Ya nada tiene sentido; coherencia alguna. Ya hasta la idea de un mañana con un nuevo sol burlista que se jacta de ser luz del mundo me deprime. Con el pasar del tiempo, poco a poco han ido cayendo los naipes de la esperanza y tan sólo cuentan diecisiete los calendarios en mi espalda. Me agobia tener que respirar tu ausencia eónica y el frío del viento en noches llorosas.
Me cansé del calor del abrazo destructor y mi sonrisa de decencia ya no la sé usar como antes enfrente de ti. Caminar por la ciudad imaginaria y destruida de mi guerra santa pérdida solo me hace amarte más. La sed de los besos que nunca llegaron, el hambre de tu voz que jamás volveré a tener tan cerca ¡toda tú! en esencia. Mi epíteto de felicidad extraviada.
Pero ahora sólo consigo bálsamo al cerrar los ojos en la humilde y comprensiva noche que al ver mis complejos se mantiene callada, sumida en un letargo contagioso de donde saco la mísera paz con la cual sobrevivir días eternos que no dan tregua a mi dolor.
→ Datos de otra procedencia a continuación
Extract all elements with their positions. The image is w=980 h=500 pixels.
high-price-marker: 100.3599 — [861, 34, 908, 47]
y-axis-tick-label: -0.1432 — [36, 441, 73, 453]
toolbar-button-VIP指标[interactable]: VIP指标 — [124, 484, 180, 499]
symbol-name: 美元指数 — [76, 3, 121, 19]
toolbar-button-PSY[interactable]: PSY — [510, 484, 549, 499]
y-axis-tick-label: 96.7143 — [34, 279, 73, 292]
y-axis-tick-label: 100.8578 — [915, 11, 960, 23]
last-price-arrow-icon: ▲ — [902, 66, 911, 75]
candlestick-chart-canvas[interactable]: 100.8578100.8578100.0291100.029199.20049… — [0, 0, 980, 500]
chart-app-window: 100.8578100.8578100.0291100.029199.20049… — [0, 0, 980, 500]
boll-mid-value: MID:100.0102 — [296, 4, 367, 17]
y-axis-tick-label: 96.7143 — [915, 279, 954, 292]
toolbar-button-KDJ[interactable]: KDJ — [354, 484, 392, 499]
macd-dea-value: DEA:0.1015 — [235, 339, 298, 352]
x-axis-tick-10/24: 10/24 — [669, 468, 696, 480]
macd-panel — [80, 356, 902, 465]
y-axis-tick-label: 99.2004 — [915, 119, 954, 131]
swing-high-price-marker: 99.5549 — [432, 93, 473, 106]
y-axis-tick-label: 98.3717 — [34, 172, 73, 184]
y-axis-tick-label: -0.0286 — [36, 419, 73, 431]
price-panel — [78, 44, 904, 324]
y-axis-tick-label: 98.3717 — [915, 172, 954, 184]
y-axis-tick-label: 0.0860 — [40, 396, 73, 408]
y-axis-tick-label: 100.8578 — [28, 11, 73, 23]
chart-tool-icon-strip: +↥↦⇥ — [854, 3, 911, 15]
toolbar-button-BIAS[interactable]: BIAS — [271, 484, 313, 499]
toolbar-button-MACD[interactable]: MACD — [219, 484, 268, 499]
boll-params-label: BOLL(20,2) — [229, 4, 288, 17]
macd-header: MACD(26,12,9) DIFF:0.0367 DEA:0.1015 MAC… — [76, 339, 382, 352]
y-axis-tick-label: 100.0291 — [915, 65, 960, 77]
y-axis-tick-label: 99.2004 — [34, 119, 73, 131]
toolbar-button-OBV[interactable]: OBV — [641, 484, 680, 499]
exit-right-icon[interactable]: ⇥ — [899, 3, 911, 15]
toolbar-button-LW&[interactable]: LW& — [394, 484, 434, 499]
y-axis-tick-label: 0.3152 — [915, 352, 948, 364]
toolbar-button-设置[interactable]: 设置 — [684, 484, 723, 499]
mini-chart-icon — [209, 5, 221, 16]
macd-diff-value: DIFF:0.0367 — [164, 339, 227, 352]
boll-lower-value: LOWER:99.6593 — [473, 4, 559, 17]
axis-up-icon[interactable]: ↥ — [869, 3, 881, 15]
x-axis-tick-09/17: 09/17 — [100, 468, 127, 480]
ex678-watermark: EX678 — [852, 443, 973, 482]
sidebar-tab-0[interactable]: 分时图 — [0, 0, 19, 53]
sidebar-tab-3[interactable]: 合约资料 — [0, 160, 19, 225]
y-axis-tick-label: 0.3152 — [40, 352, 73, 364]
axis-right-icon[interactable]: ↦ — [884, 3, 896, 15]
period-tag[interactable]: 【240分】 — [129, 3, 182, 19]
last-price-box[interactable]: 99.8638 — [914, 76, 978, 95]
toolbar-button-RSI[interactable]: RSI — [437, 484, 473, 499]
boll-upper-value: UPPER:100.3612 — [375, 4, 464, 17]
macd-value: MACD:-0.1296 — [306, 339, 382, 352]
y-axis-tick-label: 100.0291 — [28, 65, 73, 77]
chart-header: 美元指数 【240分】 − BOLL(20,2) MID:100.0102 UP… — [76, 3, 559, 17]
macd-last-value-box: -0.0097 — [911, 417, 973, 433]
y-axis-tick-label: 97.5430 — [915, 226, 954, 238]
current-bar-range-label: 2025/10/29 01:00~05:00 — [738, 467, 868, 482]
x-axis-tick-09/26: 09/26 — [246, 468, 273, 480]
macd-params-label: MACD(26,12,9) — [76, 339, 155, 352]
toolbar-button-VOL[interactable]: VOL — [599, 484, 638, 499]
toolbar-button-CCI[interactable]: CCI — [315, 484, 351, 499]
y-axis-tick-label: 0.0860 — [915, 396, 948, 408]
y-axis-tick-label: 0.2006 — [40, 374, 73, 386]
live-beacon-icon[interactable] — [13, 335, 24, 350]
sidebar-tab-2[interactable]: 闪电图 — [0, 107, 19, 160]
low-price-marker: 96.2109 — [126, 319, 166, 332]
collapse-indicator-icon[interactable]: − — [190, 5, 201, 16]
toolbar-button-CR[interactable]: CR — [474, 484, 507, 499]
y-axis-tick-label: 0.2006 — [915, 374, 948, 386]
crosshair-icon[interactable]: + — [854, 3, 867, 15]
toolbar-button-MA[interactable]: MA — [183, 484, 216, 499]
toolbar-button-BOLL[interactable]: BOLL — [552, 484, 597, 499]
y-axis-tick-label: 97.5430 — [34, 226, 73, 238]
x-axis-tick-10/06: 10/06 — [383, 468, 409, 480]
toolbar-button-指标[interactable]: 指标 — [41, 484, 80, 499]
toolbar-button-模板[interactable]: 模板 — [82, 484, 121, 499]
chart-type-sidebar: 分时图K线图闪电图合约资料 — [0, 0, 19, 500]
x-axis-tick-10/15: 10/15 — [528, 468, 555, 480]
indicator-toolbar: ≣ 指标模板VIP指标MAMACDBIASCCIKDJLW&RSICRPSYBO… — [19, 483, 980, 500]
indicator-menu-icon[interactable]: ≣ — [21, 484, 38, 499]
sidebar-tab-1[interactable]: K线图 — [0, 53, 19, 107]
Las voces, los gritos, los susurros... El amor que cada vez es más ensordecedor, que cada vez profundiza más en mi existencia, menos sentido tiene día a día y es la furia de este amor la que más describe mi pena. Este amor que fue, es y será mi condena y consuelo.
El adiós es una calle sin salida que me lleva a ella y al dormir, sin el más mínimo decoro, le dedico las horas del final a contar mis heridas. Siempre respirando la lavanda de aquel lado de la cama que alguna vez fue bastión de valentía y que ahora atrinchera la resistencia de los harapos de cordura que me quedan, mientras el sollozo se instala en la alcoba y se roba lo que es mío: la rutina incompleta —que aunque duela—, seguirá estando conmigo.
Cada noche, cada hórrida noche; antes de que mis pensamientos acaben con la lógica, antes de caer a esa galaxia insensible, te llevo en mi oración.
Y pienso: otros amores se han ido antes, ¿por qué dueles tanto?